Ufficialmente l’Italia viene rispedita a casa da un gol del Costarica e da uno dell’Uruguay. Da due colpi di testa di paesi che hanno meno popolazione di Roma nord. Non più forti, non più ricchi, solo più vogliosi di darsi da fare. L’ultimo a inzuccare è stato Godin, un difensore che ci ha provato, non Suarez, il loro Messi. Ma praticamente a farci fuori è stata una gestione calcistica cieca, dove non si è programmato, né investito, né innovato. Va bene, la casetta Manaus, molto hi-tech, a Coverciano doveva preparare gli azzurri al clima torrido amazzonico, ma forse dovevano entrarci dentro anche la Federcalcio e la Lega, farsi una bella sudata, e una volta fuori, ricambiarsi abiti e mentalità. Ora Abete e Prandelli se ne vanno, si dimettono. Il calcio azzurro chiude per fallimento. Ma non è che prima avesse dato segni di vita. Si guardava allo specchio, si trovava non male, un’altra nottata da passare, in attesa del giorno che invece stavolta si è fatto buio.

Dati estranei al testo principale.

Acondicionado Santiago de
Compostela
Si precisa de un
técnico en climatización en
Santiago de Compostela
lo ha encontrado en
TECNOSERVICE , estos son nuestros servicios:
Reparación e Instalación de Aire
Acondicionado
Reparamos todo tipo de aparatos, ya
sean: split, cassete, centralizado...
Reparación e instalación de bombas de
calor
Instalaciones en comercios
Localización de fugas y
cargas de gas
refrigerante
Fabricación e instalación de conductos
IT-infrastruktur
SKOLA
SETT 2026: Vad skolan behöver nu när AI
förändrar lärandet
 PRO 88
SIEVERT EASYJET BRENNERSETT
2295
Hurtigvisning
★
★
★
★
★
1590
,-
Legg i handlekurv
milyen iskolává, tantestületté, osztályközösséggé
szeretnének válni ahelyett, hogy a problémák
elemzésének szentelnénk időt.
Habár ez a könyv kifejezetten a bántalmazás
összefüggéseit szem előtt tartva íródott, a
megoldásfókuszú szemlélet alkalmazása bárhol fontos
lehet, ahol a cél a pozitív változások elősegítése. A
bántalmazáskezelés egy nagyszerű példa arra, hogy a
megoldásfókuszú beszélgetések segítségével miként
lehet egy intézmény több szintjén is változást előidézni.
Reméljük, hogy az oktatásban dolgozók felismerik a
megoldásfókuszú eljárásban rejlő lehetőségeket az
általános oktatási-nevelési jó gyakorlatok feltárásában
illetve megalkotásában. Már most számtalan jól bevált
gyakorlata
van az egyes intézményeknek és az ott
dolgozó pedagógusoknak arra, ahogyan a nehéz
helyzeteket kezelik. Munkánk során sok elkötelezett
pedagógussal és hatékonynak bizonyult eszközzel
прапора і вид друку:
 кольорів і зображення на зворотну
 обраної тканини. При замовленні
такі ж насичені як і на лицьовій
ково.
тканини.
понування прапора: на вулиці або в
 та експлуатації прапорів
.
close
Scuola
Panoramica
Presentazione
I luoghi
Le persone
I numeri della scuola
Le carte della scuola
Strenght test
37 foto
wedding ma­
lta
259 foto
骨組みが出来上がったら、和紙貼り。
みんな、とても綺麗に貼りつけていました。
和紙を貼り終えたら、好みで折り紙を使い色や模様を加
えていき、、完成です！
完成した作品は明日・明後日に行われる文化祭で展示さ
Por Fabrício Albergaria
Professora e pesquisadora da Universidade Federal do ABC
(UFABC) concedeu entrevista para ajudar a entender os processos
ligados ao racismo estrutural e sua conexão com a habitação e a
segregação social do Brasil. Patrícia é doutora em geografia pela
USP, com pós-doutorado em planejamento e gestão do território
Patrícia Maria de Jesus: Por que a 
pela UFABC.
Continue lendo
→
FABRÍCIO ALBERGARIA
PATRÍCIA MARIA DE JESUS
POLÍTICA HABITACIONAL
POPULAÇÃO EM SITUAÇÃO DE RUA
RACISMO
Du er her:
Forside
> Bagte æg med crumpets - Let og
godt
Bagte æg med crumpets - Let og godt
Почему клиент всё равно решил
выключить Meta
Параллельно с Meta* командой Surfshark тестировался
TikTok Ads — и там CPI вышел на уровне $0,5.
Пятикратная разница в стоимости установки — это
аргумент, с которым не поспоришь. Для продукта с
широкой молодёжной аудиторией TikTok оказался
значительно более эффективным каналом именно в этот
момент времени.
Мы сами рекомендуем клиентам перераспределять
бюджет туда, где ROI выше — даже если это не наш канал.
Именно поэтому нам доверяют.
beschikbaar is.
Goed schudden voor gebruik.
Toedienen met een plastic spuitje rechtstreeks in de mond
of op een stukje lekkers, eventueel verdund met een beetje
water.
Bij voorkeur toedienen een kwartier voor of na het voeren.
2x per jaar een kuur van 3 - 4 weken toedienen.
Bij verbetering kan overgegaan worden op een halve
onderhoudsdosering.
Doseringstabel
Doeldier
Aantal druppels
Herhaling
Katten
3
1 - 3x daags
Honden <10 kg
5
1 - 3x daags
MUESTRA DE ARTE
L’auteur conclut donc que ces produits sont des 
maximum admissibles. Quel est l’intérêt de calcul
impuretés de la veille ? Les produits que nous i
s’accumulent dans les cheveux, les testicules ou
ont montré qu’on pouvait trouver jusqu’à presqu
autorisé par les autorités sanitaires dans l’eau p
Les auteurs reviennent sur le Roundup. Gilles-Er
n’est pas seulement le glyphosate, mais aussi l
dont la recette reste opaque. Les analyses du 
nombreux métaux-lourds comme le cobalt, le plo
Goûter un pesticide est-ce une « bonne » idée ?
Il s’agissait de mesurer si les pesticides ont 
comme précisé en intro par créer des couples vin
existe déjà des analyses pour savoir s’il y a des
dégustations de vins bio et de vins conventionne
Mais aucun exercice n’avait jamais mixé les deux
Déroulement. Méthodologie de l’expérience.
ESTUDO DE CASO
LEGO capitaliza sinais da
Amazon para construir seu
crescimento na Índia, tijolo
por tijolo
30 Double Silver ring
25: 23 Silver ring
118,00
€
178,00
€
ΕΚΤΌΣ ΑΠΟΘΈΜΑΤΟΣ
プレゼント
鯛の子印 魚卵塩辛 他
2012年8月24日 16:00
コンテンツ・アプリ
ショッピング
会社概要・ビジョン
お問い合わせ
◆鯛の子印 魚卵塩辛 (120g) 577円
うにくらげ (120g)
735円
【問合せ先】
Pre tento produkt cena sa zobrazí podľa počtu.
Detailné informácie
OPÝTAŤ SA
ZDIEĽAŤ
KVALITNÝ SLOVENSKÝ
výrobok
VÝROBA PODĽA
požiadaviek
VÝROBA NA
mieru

Le grandi star, quelle che fanno la differenza, Ronaldo, Messi, Neymar, non vengono più a giocare in Italia dove non ci sono soldi, bellezza, competitività, piacere. Certo si mangia meglio, ma non vai in finale di Champions, e se vuoi visitare Pompei sarà per un’altra volta perché c’è lo sciopero della biglietteria, quanto al Colosseo di notte te lo scordi. La meglio gioventù di questi mondiali non ha mai rischiato di essere azzurra. I vivai italiani non producono materia prima e se lo fanno nessuno la usa. Meglio l’usato sicuro, soprattutto straniero. Tenendo conto del numero di giocatori dati alle nazionali, il vivaio più prolifico è quello olandese del Feyenoord (9), con il 12,29%, seguono il Barcellona (11,61%) e la Dinamo Zagabria. Per trovare il primo club italiano bisogna scendere in 25esima posizione dove c’è l’Udinese, ancora più giù la Roma. Chiedere alla squadra di essere patria e alla patria di essere squadra è uno slogan da Maradona, che da ct nello spogliatoio in Sudafrica faceva vedere e rivedere la guerra per le Malvinas.

Non serve tirare fuori Garibaldi e Mazzini se si sa giocare a calcio e si ha la convinzione di aver lavorato bene. L’ultima croce sul cuore collassato dell’Italia ce l’ha piantata un ragazzo di origini keniane di 19 anni. Si chiama Divock Origi, gioca nel Belgio. È il gol più giovane di questo mondiale. Gli hanno chiesto se gli piacerebbe trasferirsi nella Roma. Ha risposto: «No, no, per carità. Io voglio andare in Premier League».